Data records
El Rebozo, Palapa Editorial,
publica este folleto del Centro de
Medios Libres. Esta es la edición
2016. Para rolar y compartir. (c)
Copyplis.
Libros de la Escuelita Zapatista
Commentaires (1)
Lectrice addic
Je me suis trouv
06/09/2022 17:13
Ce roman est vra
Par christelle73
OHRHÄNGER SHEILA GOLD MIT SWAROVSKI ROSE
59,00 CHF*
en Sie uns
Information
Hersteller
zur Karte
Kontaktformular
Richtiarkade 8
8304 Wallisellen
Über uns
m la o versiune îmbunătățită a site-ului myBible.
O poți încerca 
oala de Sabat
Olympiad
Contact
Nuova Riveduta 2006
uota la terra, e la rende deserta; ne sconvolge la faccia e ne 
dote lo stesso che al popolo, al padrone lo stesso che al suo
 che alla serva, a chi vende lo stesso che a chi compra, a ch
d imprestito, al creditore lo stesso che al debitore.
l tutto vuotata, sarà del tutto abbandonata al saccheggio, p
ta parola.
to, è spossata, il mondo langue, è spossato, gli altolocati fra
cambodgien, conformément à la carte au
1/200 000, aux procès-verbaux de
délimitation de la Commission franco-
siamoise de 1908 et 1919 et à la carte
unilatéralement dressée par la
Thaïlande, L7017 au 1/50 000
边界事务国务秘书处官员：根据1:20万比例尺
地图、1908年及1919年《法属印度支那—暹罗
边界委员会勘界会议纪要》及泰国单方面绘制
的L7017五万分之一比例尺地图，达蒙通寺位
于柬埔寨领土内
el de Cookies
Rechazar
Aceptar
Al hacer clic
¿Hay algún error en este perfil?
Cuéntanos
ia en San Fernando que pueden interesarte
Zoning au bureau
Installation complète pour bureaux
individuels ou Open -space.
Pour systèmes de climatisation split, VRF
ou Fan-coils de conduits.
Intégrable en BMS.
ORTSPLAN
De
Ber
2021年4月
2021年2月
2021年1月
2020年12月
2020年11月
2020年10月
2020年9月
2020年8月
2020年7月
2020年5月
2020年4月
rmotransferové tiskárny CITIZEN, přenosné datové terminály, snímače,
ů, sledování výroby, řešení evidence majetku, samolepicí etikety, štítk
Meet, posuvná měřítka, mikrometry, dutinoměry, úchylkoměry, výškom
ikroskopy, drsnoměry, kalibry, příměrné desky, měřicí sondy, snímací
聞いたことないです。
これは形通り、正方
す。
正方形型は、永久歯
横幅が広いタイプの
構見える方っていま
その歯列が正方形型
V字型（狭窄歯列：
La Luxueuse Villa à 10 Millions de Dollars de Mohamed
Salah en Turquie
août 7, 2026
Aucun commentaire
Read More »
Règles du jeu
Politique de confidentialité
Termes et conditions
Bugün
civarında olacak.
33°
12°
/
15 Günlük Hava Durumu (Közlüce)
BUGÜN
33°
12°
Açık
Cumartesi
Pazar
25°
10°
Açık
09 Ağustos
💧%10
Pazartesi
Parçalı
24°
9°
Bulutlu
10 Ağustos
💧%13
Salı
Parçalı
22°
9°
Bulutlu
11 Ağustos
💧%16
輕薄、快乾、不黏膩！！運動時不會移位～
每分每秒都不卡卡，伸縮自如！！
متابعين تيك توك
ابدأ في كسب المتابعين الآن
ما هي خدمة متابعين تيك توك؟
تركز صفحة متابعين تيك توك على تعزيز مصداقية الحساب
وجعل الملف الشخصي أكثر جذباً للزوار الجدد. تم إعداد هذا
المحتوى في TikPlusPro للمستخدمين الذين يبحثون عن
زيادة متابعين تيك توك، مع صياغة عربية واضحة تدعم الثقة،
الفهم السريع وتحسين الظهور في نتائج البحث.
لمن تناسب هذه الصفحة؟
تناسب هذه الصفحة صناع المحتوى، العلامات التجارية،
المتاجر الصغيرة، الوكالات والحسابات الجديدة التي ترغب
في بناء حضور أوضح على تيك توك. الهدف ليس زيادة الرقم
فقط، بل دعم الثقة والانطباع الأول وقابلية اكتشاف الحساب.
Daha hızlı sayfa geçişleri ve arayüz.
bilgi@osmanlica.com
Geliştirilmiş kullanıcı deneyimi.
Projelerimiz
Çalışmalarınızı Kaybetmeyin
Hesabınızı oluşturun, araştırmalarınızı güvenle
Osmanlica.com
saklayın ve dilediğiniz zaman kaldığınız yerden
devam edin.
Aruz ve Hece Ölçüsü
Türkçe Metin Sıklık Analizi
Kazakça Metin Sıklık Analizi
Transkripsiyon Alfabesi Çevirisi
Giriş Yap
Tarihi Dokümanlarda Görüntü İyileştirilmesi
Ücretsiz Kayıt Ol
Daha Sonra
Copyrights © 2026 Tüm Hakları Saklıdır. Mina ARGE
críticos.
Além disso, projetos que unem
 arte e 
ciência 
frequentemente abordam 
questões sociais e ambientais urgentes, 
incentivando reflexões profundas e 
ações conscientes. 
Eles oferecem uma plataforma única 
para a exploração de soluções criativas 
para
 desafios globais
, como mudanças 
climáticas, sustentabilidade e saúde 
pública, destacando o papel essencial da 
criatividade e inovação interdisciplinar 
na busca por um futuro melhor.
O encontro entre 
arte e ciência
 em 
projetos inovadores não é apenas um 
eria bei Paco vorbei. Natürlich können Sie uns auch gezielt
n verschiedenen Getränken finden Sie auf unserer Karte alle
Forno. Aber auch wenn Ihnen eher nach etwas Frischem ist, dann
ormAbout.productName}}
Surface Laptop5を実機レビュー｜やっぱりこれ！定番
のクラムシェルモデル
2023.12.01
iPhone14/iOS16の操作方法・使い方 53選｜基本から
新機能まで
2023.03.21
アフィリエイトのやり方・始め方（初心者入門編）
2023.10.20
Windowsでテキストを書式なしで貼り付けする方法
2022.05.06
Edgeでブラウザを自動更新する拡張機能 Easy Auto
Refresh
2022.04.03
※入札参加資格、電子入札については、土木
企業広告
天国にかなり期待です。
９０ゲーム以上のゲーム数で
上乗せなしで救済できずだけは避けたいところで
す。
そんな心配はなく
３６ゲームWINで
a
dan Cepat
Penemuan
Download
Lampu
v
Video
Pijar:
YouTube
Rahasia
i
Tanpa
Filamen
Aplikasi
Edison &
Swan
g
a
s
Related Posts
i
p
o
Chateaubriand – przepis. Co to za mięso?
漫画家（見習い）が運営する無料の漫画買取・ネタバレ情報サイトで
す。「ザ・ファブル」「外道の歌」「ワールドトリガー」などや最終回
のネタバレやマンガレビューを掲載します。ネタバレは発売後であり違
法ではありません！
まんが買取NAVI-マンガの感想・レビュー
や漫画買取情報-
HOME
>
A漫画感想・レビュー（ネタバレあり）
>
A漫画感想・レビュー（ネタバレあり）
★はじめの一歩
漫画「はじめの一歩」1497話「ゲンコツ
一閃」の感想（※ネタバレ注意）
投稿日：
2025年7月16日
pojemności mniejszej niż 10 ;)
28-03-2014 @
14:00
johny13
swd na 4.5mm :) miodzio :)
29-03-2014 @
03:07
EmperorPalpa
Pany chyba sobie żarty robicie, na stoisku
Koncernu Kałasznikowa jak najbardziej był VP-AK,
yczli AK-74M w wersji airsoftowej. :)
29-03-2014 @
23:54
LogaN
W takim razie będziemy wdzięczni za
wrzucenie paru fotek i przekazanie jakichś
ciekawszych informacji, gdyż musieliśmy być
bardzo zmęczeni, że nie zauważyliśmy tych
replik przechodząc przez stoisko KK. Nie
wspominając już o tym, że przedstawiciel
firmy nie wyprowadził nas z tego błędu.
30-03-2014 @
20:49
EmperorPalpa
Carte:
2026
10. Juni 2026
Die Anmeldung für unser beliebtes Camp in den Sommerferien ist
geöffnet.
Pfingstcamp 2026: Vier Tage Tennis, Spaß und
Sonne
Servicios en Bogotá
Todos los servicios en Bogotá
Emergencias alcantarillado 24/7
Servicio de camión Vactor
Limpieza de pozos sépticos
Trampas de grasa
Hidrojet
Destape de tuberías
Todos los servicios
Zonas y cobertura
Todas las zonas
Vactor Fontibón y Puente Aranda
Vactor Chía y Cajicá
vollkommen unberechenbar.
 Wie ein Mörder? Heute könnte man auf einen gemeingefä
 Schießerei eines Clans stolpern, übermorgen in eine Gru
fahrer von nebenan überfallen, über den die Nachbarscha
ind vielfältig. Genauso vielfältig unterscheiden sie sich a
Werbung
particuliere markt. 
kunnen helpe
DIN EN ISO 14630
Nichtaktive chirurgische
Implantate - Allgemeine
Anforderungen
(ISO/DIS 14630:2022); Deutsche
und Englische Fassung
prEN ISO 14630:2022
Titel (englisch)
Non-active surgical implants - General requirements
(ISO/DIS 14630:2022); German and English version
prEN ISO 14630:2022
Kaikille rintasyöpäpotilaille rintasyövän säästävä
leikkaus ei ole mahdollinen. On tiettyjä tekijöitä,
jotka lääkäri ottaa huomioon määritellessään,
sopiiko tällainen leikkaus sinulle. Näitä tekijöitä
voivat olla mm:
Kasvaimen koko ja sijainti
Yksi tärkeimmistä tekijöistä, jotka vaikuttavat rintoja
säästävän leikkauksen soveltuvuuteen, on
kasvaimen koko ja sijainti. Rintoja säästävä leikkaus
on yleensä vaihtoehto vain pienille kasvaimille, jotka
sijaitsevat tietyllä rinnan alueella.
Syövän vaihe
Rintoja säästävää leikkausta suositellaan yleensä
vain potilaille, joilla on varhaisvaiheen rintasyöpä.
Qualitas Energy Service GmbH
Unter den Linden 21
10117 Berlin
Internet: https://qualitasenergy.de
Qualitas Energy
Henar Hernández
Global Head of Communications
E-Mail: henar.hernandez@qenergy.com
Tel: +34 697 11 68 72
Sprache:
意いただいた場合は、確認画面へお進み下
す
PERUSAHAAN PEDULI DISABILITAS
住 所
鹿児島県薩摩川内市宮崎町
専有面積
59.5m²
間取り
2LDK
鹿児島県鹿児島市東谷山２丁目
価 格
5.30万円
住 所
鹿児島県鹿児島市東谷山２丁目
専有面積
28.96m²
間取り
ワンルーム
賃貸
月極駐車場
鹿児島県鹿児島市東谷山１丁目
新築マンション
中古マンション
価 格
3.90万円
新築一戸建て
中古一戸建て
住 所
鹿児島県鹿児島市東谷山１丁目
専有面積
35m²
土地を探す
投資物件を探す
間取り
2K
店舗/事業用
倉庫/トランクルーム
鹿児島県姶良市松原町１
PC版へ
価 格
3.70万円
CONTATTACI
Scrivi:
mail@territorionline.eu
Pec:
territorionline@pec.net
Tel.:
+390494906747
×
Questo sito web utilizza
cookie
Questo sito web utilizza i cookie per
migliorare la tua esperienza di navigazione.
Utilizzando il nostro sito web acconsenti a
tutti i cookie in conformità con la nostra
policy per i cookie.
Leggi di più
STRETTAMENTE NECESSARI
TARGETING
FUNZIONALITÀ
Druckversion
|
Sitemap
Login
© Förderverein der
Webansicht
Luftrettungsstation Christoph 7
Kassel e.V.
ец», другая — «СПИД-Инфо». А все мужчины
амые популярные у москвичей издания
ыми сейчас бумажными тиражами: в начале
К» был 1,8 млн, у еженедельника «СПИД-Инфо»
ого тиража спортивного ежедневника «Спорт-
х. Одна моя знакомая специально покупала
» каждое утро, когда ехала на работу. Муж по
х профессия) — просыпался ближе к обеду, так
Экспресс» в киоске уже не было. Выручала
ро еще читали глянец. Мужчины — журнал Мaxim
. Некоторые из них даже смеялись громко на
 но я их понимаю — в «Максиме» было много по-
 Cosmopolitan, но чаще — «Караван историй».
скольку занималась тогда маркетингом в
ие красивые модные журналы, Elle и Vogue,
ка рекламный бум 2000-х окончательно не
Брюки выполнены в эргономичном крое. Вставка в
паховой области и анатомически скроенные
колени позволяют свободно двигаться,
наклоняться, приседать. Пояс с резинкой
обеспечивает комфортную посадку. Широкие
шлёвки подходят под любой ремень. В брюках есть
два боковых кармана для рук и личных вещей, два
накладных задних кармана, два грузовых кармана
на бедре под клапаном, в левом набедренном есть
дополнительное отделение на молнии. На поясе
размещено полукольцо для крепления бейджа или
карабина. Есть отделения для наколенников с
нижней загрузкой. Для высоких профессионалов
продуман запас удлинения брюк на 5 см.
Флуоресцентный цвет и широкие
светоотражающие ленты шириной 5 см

PROBLEM DETAILS:
Please make an exact copy of the lines above from the line with "to, è spossata, il" through the line with "Politique de confidentialité", both ends included.

RESPONSE TO THIS TASK:
to, è spossata, il mondo langue, è spossato, gli altolocati fra
cambodgien, conformément à la carte au
1/200 000, aux procès-verbaux de
délimitation de la Commission franco-
siamoise de 1908 et 1919 et à la carte
unilatéralement dressée par la
Thaïlande, L7017 au 1/50 000
边界事务国务秘书处官员：根据1:20万比例尺
地图、1908年及1919年《法属印度支那—暹罗
边界委员会勘界会议纪要》及泰国单方面绘制
的L7017五万分之一比例尺地图，达蒙通寺位
于柬埔寨领土内
el de Cookies
Rechazar
Aceptar
Al hacer clic
¿Hay algún error en este perfil?
Cuéntanos
ia en San Fernando que pueden interesarte
Zoning au bureau
Installation complète pour bureaux
individuels ou Open -space.
Pour systèmes de climatisation split, VRF
ou Fan-coils de conduits.
Intégrable en BMS.
ORTSPLAN
De
Ber
2021年4月
2021年2月
2021年1月
2020年12月
2020年11月
2020年10月
2020年9月
2020年8月
2020年7月
2020年5月
2020年4月
rmotransferové tiskárny CITIZEN, přenosné datové terminály, snímače,
ů, sledování výroby, řešení evidence majetku, samolepicí etikety, štítk
Meet, posuvná měřítka, mikrometry, dutinoměry, úchylkoměry, výškom
ikroskopy, drsnoměry, kalibry, příměrné desky, měřicí sondy, snímací
聞いたことないです。
これは形通り、正方
す。
正方形型は、永久歯
横幅が広いタイプの
構見える方っていま
その歯列が正方形型
V字型（狭窄歯列：
La Luxueuse Villa à 10 Millions de Dollars de Mohamed
Salah en Turquie
août 7, 2026
Aucun commentaire
Read More »
Règles du jeu
Politique de confidentialité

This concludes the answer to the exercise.